Items from a dataset:
◇ ◇ ◇ ◇ ◇
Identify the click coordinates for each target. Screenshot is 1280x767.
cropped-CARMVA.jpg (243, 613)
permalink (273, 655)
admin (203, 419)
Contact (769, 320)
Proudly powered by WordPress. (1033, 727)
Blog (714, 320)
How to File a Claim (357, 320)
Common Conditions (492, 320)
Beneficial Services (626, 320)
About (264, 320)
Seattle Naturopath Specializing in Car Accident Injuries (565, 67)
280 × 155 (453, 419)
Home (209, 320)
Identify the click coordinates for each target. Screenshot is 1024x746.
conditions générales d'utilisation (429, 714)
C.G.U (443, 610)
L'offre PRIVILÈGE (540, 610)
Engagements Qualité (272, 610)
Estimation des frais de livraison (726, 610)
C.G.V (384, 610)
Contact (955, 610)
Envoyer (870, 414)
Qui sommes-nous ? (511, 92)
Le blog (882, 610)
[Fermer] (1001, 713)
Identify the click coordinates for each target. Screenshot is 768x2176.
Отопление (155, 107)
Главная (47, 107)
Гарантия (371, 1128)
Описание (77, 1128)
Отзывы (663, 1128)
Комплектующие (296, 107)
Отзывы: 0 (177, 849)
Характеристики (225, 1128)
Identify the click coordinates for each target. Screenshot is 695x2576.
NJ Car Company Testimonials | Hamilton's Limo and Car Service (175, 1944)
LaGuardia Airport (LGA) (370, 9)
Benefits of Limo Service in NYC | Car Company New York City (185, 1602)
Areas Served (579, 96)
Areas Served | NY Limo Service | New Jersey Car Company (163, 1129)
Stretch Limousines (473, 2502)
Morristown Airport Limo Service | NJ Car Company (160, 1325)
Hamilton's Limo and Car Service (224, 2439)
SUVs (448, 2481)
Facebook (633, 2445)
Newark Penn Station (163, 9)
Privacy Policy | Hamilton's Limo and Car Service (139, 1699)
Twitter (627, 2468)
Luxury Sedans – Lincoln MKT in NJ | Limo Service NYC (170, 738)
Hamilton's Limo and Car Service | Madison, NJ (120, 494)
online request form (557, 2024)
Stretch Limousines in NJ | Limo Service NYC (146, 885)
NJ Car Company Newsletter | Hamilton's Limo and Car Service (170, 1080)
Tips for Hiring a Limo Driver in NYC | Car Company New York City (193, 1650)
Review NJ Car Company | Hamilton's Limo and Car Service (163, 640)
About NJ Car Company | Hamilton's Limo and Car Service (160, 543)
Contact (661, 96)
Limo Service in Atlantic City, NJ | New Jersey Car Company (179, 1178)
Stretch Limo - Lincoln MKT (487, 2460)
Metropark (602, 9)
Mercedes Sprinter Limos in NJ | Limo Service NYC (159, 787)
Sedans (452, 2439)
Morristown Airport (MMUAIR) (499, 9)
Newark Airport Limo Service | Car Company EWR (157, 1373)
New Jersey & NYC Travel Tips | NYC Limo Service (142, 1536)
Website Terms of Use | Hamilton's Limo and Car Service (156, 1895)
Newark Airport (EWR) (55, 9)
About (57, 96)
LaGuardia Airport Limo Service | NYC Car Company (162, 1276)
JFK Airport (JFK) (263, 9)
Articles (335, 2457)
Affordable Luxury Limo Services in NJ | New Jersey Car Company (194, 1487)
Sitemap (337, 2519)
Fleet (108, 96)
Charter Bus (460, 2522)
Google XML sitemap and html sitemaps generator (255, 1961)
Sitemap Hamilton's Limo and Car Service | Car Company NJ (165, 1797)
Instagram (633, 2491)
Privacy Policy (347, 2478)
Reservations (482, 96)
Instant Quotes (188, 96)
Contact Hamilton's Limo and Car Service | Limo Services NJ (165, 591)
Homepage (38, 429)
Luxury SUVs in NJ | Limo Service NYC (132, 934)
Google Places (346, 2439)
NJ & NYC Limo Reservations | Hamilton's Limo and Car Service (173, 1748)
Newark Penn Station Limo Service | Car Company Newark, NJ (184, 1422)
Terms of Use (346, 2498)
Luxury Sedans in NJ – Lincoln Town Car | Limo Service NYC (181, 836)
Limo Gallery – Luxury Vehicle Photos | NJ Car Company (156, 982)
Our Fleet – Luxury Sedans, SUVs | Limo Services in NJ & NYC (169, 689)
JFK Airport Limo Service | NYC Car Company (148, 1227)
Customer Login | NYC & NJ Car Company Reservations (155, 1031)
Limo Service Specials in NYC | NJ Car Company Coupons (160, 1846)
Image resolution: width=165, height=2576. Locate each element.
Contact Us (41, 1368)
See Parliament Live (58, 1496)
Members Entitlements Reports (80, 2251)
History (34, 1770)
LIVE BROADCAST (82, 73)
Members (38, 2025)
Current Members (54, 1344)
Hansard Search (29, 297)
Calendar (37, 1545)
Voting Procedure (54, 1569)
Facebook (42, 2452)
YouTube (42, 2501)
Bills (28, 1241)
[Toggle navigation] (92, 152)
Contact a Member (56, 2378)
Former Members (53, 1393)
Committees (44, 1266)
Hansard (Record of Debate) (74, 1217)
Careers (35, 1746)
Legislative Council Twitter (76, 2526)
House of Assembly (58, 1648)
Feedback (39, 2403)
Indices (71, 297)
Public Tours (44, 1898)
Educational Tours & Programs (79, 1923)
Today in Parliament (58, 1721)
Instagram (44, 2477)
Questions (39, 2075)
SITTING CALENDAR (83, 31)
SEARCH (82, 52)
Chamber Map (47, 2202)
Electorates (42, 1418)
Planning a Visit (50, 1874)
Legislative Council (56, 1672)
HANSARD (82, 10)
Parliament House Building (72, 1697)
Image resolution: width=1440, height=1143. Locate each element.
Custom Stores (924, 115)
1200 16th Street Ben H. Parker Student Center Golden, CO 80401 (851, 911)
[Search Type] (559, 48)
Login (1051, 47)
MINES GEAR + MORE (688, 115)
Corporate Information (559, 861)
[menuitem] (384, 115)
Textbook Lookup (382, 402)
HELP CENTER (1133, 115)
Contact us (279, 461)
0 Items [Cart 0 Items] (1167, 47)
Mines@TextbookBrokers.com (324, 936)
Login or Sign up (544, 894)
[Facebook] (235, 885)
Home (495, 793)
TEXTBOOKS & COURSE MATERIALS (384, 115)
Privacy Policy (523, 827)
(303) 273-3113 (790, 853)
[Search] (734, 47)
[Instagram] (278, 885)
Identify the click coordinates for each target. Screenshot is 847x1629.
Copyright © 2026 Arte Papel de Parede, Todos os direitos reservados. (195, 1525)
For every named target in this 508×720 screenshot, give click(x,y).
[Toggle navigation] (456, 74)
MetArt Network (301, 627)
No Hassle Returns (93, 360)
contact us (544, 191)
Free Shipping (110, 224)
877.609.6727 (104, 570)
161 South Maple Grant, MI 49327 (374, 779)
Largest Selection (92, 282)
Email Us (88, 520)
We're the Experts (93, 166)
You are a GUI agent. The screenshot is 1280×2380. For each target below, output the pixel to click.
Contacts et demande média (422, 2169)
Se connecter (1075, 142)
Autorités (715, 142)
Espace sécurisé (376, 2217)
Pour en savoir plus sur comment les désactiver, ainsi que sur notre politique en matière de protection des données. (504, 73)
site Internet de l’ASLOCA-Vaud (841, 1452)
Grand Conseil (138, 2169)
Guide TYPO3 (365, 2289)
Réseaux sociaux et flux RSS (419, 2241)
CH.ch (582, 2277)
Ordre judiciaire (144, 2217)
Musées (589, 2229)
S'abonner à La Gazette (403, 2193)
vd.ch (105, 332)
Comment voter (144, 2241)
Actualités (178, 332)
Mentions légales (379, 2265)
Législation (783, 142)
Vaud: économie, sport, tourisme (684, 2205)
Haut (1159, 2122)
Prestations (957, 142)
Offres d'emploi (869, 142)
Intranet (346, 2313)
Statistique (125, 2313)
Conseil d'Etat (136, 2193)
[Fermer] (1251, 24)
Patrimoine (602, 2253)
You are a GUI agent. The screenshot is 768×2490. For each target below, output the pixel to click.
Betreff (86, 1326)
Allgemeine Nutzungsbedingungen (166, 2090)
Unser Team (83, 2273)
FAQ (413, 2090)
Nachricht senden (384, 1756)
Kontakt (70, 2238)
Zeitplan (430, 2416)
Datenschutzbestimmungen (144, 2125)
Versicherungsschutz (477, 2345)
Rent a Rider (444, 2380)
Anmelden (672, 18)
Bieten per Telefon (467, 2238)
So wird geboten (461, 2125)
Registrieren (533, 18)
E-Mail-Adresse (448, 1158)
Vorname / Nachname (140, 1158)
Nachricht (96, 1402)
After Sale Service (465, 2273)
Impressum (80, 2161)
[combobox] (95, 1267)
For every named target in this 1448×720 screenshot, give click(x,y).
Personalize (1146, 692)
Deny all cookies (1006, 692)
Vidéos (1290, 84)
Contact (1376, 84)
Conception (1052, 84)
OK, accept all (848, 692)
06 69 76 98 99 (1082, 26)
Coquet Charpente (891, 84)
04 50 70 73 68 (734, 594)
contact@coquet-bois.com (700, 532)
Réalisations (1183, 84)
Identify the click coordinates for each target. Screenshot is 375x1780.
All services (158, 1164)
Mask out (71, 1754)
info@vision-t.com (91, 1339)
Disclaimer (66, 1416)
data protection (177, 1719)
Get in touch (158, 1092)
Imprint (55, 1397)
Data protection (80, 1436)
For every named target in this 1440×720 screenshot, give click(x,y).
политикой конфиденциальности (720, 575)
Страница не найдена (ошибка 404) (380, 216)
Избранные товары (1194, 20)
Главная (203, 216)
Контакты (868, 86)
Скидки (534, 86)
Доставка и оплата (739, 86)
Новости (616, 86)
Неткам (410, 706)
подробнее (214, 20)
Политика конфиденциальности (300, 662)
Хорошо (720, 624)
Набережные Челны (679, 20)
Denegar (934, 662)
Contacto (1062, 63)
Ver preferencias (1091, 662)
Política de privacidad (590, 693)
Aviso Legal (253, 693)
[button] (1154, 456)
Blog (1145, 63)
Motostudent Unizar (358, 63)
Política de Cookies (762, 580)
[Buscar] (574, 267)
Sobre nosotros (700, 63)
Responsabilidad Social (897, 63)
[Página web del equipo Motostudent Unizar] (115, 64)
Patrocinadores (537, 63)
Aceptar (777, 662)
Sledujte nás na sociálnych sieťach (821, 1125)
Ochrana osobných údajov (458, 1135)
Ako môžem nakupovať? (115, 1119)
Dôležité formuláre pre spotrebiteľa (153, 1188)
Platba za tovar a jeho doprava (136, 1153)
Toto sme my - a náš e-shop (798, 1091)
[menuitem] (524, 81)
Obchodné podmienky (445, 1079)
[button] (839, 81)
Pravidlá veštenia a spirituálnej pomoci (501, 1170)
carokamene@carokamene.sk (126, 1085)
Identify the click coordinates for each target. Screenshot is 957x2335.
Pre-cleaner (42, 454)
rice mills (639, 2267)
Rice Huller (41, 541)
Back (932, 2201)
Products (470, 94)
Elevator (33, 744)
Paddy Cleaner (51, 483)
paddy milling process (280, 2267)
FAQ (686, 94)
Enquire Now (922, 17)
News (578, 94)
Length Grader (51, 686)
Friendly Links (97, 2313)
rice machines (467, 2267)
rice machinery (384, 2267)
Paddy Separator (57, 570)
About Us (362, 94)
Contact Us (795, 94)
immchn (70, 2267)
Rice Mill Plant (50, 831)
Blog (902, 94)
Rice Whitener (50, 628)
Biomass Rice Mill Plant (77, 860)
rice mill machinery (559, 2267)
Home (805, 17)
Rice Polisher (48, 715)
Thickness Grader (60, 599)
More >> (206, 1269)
◇ ◇ ◇ ◇ ◇
Exercise brief:
Looking at the records above, return exactly the lines from the line with "vd.ch (105, 332)" to the line with "Datenschutzbestimmungen (144, 2125)", both ends included.

Answer to this exercise:
vd.ch (105, 332)
Comment voter (144, 2241)
Actualités (178, 332)
Mentions légales (379, 2265)
Législation (783, 142)
Vaud: économie, sport, tourisme (684, 2205)
Haut (1159, 2122)
Prestations (957, 142)
Offres d'emploi (869, 142)
Intranet (346, 2313)
Statistique (125, 2313)
Conseil d'Etat (136, 2193)
[Fermer] (1251, 24)
Patrimoine (602, 2253)
You are a GUI agent. The screenshot is 768×2490. For each target below, output the pixel to click.
Betreff (86, 1326)
Allgemeine Nutzungsbedingungen (166, 2090)
Unser Team (83, 2273)
FAQ (413, 2090)
Nachricht senden (384, 1756)
Kontakt (70, 2238)
Zeitplan (430, 2416)
Datenschutzbestimmungen (144, 2125)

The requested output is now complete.